Im Sudan kämpfen seit dem 15. April die sudanesischen Streitkräfte und die paramilitärische Gruppe Rapid Support Forces (RSF) um die Macht. Dabei sind mindestens 459 Menschen getötet und über 4000 verletzt worden. Seit Montagmitternacht gilt die US-vermittelte 72-stündige Waffenruhe. Zwei zuvor von beiden Konfliktparteien vereinbarte Feuerpausen waren nicht eingehalten worden.
Weiter Kämpfe in Khartum
In der Hauptstadt Khartum würden die Kämpfe unter anderem um den Palast der Republik, den internationalen Flughafen und die Hauptquartiere sowie Stützpunkte von Armee und RSF "weitgehend fortgesetzt oder in einigen Fällen intensiviert", so Perthes.

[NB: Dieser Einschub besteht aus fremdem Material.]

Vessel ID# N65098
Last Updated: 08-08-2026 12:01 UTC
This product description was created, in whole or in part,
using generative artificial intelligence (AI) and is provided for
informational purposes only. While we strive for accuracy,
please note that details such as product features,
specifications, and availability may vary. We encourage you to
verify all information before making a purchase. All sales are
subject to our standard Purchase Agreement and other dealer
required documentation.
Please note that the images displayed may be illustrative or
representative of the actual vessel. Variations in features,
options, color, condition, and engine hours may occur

Luftangriffe und schwerer Beschuss insbesondere in den Städten Omdurman und Bahri unmittelbar bei Khartum hielten ebenfalls an. Der Flughafen sei Berichten zufolge zwar wieder in Betrieb, die Vorfelder seien aber beschädigt. Es gebe zudem zahlreiche Berichte über Wohnungseinbrüche, Plünderungen von Häusern und Geschäften sowie an Kontrollpunkten entwendete Autos. UN-Generalsekretär António Guterres rief vor dem UN-Sicherheitsrat zum Ende der Gewalt auf und warnte vor dem Ausbruch eines vollumfänglichen Krieges.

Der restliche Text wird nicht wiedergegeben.